The phrase was coined to describe the peculiarities of the architecture on this side of the Ring of Fire, where earthquakes, volcanoes and typhoons make almost monotonously regular visits, not to mention catastrophic wars of genocidal ferocity. It means that you build as opulently as you can afford to, keeping in mind that you'll probably have to rebuild again, on average about every 75 years. You build with whatever you've got at hand, with whomever you can find to build it, as asymmetrically as you can manage. You build your bell towers at least 15 meters away from the main structure of your church, on the theory that if that damn thing has to collapse all over the place again, maybe this time the plummeting solid brass bell will miss the main vault of the nave.
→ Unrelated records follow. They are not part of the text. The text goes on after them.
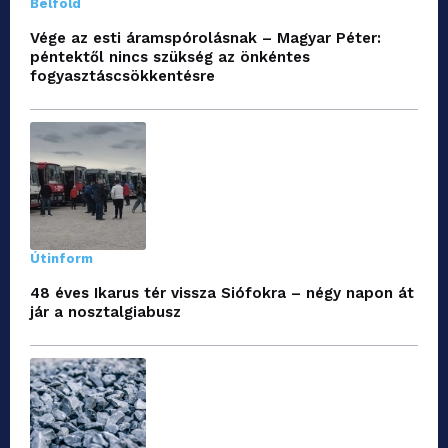
Belföld
Vége az esti áramspórolásnak – Magyar Péter:
péntektől nincs szükség az önkéntes
fogyasztáscsökkentésre
Útinform
48 éves Ikarus tér vissza Siófokra – négy napon át
jár a nosztalgiabusz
You incorporate eclectic references to previous structures, both from this site and from the other side of the world. Pineapples, thistles, and aquiline nosebridges all show up in the friezework. You blend colors and motifs derived from wildly divergent spiritual traditions and all but extinct physical environments. Vaulted ceilings and a floor surface that varies in height from room to room, are both useful in keeping the interior cool. Maybe you build a bit lower to the ground than you would otherwise expect. You flood the space with flowers and open windows. Peeling stucco is frankly mandatory, and the wood fixtures must incorporate ornately carved bamboo and rattan extravagances.
Earthquake Baroque is my new favorite aesthetic. To me, Earthquake Baroque is Manila, a vast melange of improvised influences--jeepneys and charismatic syncretism and Steve McQueen driving and anime forcefulness, where traffic is a state of being, where time is savory and simmering-slow, where people of all privileges pack and tumble together in a city of crumbling concrete rubble, roosters and hens all scratching the same patch of dry earth all at once, strutting and clucking in their preening, dusty finery everywhere you look.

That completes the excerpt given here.